■ **The problem**: Beneath this task are records; print exactly the stretch of them from the line with "01282 418 418 (416, 217)" through the line with "Safeguarding (121, 947)", both ends included.

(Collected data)
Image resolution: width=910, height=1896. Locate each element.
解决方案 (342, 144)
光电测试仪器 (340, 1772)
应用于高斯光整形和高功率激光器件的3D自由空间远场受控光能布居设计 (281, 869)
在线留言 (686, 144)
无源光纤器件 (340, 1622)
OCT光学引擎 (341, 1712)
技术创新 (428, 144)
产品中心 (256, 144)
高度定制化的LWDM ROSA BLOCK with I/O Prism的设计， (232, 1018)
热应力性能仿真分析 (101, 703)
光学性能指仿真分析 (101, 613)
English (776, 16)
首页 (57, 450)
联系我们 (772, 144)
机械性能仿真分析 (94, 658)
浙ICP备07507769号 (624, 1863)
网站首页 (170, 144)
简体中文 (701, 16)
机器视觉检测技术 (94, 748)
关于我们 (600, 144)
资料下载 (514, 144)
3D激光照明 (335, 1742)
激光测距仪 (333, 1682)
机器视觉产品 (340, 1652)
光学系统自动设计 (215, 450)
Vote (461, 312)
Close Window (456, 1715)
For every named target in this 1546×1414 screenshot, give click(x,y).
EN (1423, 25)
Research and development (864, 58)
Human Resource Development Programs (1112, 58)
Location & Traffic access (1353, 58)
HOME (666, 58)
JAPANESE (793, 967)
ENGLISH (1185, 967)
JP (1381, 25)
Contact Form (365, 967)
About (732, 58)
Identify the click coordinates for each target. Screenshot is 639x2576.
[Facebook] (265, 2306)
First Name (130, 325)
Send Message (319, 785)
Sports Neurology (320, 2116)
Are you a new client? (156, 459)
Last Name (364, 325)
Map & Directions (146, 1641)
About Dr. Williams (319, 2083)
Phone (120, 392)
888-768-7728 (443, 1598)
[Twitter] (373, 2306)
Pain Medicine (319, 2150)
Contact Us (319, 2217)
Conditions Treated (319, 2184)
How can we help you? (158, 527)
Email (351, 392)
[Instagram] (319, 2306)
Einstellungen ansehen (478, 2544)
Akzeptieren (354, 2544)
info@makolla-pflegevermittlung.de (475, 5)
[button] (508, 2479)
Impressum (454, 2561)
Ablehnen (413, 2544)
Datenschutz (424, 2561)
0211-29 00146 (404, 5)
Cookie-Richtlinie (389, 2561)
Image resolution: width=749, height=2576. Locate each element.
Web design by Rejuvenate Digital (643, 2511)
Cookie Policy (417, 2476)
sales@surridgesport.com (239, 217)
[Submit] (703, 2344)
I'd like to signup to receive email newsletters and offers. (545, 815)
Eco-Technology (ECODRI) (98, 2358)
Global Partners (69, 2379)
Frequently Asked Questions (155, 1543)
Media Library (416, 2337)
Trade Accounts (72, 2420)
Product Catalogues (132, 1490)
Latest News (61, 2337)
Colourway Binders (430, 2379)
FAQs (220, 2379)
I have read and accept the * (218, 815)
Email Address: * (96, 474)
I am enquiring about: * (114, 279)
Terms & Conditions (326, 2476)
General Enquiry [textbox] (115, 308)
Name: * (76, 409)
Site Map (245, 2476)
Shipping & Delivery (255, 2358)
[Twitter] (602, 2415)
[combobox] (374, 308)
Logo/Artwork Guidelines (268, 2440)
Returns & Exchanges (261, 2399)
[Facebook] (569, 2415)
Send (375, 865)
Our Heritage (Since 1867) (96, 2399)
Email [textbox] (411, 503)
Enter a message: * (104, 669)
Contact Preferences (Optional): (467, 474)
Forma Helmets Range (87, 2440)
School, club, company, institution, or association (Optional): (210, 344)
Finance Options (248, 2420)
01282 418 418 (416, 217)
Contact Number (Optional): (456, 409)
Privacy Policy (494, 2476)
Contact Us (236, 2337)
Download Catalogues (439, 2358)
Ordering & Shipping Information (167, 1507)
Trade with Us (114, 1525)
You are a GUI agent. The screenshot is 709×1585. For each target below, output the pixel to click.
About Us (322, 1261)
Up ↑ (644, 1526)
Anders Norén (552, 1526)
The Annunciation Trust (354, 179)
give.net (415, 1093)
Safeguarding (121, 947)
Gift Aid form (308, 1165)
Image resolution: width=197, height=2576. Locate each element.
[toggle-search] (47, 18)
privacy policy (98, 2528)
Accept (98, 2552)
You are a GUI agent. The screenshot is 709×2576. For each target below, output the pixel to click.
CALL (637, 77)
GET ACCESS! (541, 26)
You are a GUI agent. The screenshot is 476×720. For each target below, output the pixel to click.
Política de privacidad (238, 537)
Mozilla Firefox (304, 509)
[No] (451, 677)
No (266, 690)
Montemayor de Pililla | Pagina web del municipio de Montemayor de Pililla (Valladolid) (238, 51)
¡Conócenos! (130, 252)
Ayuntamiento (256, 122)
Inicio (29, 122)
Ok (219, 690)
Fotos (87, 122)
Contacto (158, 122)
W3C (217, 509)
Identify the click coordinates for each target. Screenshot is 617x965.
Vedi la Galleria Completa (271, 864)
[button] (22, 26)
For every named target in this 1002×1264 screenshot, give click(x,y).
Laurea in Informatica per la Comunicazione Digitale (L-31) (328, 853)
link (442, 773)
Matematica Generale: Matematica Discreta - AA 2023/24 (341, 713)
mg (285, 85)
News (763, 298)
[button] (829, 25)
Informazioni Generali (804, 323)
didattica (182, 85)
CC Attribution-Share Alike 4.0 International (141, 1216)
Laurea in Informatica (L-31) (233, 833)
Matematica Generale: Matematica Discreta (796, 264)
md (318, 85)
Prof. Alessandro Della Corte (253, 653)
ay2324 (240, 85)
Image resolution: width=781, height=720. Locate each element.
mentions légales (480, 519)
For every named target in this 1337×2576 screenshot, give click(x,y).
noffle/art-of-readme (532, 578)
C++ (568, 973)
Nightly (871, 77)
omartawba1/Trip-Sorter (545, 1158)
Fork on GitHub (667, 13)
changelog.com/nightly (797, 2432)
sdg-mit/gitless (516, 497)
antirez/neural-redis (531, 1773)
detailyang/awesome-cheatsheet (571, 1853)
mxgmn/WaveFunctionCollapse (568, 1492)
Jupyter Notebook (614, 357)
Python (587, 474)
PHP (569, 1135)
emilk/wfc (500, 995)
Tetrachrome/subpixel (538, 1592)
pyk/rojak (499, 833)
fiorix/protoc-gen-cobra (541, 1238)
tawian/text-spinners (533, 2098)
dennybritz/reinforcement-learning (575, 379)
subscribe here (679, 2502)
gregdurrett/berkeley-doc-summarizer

■ **Output below**:
01282 418 418 (416, 217)
Contact Number (Optional): (456, 409)
Privacy Policy (494, 2476)
Contact Us (236, 2337)
Download Catalogues (439, 2358)
Ordering & Shipping Information (167, 1507)
Trade with Us (114, 1525)
You are a GUI agent. The screenshot is 709×1585. For each target below, output the pixel to click.
About Us (322, 1261)
Up ↑ (644, 1526)
Anders Norén (552, 1526)
The Annunciation Trust (354, 179)
give.net (415, 1093)
Safeguarding (121, 947)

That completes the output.